Honestly, the way this game handles its predecessor is kinda messy but also brilliant. Some people call it a "Best Of" album. Others think it relies too much on nostalgia. But if you actually look at the lore, the heavy-handed references to the original Dark Souls are meant to show a world that is literally collapsing under the weight of its own history. The geography is physically folding in on itself. That’s why you find the Earthen Peak from DS2 right next to the Demon Ruins from DS1 in the DLC. It's a geographical car crash.

The Identity Crisis of the Soul of Cinder

When we talk about Dark Souls 3 Dark Souls parallels, we have to start with the final boss. The Soul of Cinder is basically a walking meta-commentary. He isn't just a guy in armor. He is a literal manifestation of every single person who ever linked the fire, including your player character from the first game.

That’s why he switches stances.

One second he's using a straight sword, the next he’s casting Sorceries or using a curved sword like a high-dexterity PVP meta build from 2011. It’s haunting.
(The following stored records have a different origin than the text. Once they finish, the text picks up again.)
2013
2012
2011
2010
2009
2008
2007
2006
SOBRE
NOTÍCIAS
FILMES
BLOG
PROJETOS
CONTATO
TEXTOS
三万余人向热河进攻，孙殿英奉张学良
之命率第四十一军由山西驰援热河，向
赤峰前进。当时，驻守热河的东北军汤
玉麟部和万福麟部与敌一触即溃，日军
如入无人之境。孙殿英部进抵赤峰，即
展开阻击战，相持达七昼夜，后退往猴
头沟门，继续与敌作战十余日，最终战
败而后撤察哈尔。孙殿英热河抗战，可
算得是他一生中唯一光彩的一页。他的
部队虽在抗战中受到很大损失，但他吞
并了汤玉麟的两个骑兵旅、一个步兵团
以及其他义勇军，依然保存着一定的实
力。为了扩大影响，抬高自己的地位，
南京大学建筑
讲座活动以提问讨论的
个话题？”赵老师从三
When the second phase hits and he adopts Gwyn’s moveset—the grab, the sunlight spear, the leaping strike—it’s Hidetaka Miyazaki telling us that the cycle has become a stagnant, rotting loop.
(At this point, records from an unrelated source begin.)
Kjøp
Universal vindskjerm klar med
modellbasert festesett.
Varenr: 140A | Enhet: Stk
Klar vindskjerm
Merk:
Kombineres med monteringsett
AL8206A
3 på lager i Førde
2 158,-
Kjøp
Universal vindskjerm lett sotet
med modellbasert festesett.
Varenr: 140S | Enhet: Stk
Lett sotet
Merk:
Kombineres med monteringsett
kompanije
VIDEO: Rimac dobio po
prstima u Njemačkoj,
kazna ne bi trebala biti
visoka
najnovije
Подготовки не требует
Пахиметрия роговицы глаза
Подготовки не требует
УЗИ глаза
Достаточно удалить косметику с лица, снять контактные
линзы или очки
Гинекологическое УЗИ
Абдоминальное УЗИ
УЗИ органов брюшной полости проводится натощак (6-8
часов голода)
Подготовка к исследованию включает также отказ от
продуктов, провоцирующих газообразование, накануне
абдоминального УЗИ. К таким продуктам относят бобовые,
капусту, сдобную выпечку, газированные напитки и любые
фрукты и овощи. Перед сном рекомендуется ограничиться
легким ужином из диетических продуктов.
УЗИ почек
You’ve probably noticed that the armor set, the Firelink Set, looks like a charred, melted version of the elite knight armor. Everything in this game is a melted version of something else. It's the "Dark Souls 3 Dark Souls" effect in a nutshell: everything is recognizable but fundamentally broken.
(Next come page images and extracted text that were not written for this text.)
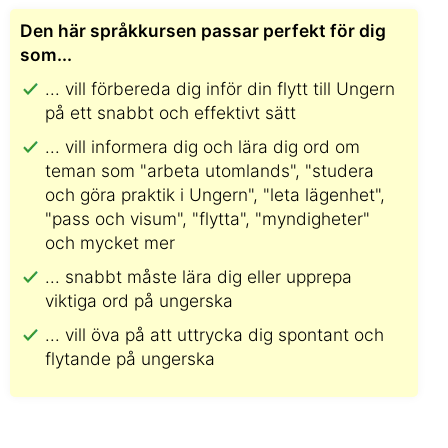
Den här språkkursen passar perfekt för dig
som...
... vill förbereda dig inför din flytt till Ungern
på ett snabbt och effektivt sätt
... vill informera dig och lära dig ord om
teman som "arbeta utomlands", "studera
och göra praktik i Ungern", "leta lägenhet",
"pass och visum", "flytta", "myndigheter"
och mycket mer
... snabbt måste lära dig eller upprepa
viktiga ord på ungerska
... vill öva på att uttrycka dig spontant och
flytande på ungerska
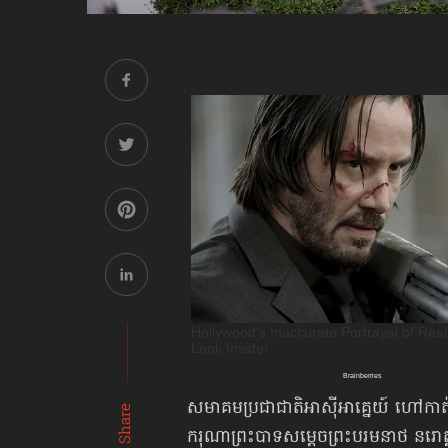
សមាគមប្រជាជាតិអាស៊ីអាគ្នេយ៍ ហៅកា
Share
ករុណាព្រះបាទ​សម្ដេច​ព្រះបរមនាថ នរ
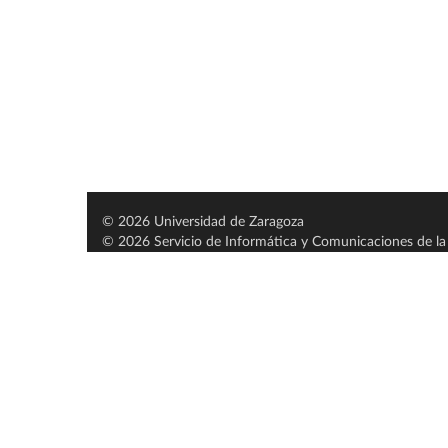
© 2026 Universidad de Zaragoza
© 2026 Servicio de Informática y Comunicaciones de la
Anor Londo and the Gwyndolin Tragedy

Finding Anor Londo in Irithyll is the biggest "holy crap" moment for most players. You walk through a semi-invisible barrier, rotate a familiar spiral elevator, and there it is. The cathedral.

But it’s cold.

The sun is gone. The giant blacksmith is dead (which, honestly, is the saddest detail in the whole series). And inside the main hall, you find Aldrich, Devourer of Gods. If you look closely at Aldrich, he’s not just a blob of sludge. The upper half of his body is Gwyndolin. He is literally in the middle of digesting the Dark Sun.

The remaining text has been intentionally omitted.